### Task instructions
In your copy, include every entry exactly as written but no pictures.

### Source records

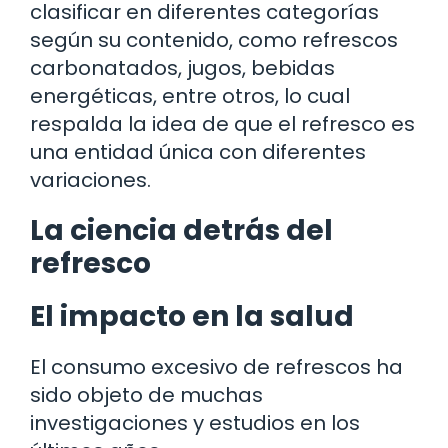
clasificar en diferentes categorías
según su contenido, como refrescos
carbonatados, jugos, bebidas
energéticas, entre otros, lo cual
respalda la idea de que el refresco es
una entidad única con diferentes
variaciones.
La ciencia detrás del
refresco
El impacto en la salud
El consumo excesivo de refrescos ha
sido objeto de muchas
investigaciones y estudios en los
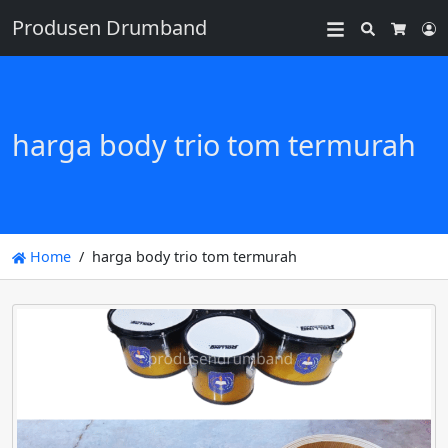
Produsen Drumband
Search
L
Cart
harga body trio tom termurah
Home
harga body trio tom termurah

### Solution
clasificar en diferentes categorías
según su contenido, como refrescos
carbonatados, jugos, bebidas
energéticas, entre otros, lo cual
respalda la idea de que el refresco es
una entidad única con diferentes
variaciones.
La ciencia detrás del
refresco
El impacto en la salud
El consumo excesivo de refrescos ha
sido objeto de muchas
investigaciones y estudios en los
Produsen Drumband
Search
L
Cart
harga body trio tom termurah
Home
harga body trio tom termurah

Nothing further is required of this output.